▶ **Aim of the exercise**: Every line of the data that contains the string "Pencil" must be copied.

[Start of Attachment]

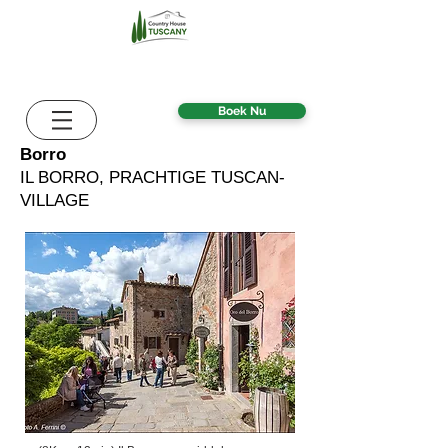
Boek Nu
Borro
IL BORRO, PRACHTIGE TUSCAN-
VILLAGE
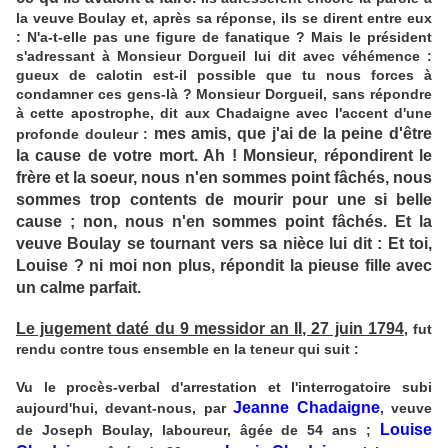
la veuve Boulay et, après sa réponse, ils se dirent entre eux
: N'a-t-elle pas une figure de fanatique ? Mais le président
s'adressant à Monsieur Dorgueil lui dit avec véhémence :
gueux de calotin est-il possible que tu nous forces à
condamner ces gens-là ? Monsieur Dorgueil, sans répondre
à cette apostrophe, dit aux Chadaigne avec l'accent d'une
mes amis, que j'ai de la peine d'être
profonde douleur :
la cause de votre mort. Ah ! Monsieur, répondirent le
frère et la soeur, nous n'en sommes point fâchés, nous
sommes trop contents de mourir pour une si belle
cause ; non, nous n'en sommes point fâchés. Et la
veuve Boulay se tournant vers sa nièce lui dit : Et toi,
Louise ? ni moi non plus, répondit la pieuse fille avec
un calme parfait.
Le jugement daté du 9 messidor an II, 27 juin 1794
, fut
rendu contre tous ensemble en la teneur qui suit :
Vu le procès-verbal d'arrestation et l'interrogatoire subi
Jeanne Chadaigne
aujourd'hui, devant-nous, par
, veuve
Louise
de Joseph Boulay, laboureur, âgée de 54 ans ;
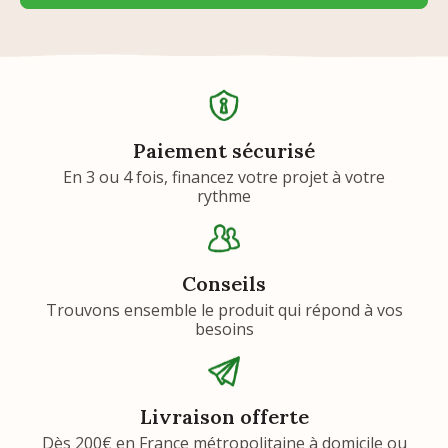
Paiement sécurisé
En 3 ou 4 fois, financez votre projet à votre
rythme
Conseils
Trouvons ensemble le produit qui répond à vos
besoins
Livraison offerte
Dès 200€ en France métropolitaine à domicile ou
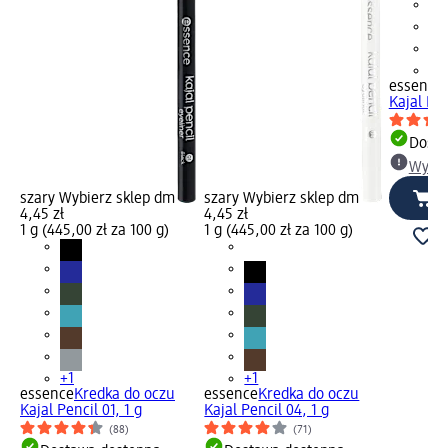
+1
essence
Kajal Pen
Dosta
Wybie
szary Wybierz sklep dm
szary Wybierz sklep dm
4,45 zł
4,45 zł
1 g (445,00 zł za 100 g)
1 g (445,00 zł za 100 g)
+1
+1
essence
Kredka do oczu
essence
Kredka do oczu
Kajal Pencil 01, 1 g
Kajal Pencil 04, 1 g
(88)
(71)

[End of Attachment]

▶ **Expected answer**:
Kajal Pencil 01, 1 g
Kajal Pencil 04, 1 g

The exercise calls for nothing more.